┏━━

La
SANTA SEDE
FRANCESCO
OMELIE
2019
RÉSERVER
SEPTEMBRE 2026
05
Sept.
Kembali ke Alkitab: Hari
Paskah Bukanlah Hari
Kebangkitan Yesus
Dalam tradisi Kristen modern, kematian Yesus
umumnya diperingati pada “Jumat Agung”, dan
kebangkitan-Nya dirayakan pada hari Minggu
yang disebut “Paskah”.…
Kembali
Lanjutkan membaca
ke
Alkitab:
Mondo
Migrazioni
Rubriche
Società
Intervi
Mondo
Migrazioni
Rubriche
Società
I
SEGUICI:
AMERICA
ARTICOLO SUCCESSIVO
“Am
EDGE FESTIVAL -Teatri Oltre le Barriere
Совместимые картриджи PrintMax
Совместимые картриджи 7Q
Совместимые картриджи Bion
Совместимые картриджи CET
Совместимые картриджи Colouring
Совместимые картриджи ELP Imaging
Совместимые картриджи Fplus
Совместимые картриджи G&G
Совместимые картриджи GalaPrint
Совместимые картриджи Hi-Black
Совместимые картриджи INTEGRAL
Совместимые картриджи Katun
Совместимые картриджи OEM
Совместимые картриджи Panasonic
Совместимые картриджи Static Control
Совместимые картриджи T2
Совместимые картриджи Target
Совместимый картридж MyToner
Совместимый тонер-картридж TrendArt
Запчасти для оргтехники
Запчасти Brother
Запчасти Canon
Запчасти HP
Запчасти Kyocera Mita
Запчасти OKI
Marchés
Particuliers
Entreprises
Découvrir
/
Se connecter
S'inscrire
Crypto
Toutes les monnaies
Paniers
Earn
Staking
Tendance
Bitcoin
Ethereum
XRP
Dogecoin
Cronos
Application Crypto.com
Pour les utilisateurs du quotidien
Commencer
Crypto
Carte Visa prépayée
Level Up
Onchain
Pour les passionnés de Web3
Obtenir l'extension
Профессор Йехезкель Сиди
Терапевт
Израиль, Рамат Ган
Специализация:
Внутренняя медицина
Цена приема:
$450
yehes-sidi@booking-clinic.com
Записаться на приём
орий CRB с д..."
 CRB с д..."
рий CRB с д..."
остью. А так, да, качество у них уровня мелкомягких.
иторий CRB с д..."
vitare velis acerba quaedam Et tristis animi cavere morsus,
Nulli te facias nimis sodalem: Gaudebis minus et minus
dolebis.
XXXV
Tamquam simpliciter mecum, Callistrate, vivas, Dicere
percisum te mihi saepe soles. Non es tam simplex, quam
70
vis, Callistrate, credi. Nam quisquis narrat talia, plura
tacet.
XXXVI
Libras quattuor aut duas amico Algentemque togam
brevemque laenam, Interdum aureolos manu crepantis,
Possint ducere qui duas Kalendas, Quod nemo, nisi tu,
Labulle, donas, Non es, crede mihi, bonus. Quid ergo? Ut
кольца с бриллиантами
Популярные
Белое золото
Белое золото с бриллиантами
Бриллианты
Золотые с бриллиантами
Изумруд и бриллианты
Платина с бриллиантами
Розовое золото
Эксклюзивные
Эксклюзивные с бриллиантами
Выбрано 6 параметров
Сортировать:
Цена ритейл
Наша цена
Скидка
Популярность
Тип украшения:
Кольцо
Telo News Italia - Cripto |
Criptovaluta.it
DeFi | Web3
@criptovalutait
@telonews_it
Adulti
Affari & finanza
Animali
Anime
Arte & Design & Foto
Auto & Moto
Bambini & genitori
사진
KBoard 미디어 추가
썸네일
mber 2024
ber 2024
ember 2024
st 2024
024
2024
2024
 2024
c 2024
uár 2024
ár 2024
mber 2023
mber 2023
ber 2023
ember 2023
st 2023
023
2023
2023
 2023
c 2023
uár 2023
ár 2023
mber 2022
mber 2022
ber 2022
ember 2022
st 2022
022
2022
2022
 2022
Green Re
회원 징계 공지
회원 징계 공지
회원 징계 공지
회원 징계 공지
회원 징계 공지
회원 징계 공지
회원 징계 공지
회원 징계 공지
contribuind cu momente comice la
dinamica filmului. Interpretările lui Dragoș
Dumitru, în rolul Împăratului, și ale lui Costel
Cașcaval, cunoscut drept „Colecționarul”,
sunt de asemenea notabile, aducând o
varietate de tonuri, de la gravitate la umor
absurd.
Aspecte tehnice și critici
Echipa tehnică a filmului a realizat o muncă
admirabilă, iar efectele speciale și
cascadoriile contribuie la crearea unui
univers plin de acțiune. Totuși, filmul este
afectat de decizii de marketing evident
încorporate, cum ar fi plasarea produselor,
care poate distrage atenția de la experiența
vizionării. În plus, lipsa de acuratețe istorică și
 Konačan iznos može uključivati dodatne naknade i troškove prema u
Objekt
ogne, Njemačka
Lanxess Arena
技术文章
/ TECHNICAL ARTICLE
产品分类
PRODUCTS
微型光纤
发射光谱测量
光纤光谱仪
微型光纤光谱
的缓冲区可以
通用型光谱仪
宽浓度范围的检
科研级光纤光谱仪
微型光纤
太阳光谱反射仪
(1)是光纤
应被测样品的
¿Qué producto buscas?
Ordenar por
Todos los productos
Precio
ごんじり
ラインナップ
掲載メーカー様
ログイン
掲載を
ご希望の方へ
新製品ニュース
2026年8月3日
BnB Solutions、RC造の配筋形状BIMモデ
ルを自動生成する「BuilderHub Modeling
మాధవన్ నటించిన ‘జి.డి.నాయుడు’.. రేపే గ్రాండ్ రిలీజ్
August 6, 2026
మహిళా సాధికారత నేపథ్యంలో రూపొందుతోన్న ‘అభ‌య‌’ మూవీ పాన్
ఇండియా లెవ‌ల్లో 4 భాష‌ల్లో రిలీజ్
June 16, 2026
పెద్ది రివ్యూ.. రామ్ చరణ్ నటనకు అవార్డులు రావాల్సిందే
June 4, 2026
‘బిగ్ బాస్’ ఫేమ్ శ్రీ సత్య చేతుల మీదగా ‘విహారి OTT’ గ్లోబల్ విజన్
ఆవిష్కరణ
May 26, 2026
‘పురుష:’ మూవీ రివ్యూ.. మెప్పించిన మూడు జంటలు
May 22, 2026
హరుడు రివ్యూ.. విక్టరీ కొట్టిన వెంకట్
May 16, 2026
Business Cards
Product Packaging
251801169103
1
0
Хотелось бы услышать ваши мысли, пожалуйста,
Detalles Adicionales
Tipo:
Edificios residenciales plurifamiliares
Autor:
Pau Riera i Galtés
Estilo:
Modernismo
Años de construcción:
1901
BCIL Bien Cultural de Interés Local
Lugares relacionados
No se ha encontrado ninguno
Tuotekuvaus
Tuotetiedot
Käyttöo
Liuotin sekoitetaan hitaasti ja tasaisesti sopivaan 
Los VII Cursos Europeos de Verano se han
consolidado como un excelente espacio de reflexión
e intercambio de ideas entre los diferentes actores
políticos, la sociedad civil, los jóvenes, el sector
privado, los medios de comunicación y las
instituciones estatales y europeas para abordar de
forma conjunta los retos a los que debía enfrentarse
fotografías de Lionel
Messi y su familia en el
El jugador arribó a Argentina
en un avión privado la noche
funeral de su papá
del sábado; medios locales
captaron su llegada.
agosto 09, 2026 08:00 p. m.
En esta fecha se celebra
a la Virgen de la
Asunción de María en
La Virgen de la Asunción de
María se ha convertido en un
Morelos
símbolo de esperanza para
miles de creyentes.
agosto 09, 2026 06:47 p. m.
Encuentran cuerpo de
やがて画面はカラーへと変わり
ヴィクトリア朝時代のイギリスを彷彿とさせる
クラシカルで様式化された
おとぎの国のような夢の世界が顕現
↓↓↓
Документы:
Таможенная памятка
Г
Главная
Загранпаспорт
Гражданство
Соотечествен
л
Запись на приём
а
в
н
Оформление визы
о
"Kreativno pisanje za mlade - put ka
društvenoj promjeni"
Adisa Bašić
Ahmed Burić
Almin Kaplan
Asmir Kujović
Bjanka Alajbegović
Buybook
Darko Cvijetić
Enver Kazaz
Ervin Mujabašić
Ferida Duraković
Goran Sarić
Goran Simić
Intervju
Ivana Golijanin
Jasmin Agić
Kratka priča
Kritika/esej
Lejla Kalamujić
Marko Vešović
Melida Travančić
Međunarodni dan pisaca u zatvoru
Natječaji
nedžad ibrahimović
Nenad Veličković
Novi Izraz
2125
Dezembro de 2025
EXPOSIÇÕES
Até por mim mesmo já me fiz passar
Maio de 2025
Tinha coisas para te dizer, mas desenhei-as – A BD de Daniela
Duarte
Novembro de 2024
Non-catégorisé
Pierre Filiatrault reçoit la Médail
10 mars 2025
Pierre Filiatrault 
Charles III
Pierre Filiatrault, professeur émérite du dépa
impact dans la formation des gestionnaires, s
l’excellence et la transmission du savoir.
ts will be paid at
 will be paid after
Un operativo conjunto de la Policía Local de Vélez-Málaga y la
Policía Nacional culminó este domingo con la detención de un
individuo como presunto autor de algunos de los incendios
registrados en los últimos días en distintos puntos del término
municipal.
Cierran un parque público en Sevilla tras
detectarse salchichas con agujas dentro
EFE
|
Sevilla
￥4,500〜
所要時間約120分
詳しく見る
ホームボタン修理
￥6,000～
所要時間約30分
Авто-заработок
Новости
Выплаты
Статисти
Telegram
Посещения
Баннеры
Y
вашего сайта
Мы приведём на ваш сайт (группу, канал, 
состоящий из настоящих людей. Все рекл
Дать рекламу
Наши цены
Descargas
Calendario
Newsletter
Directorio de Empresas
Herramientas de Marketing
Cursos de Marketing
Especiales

┗━━

→ **EXERCISE DESCRIPTION**
Filter the data above by the word "Pour" and copy every line that matches.

→ **PROBLEM SOLUTION**
Pour les utilisateurs du quotidien
Pour les passionnés de Web3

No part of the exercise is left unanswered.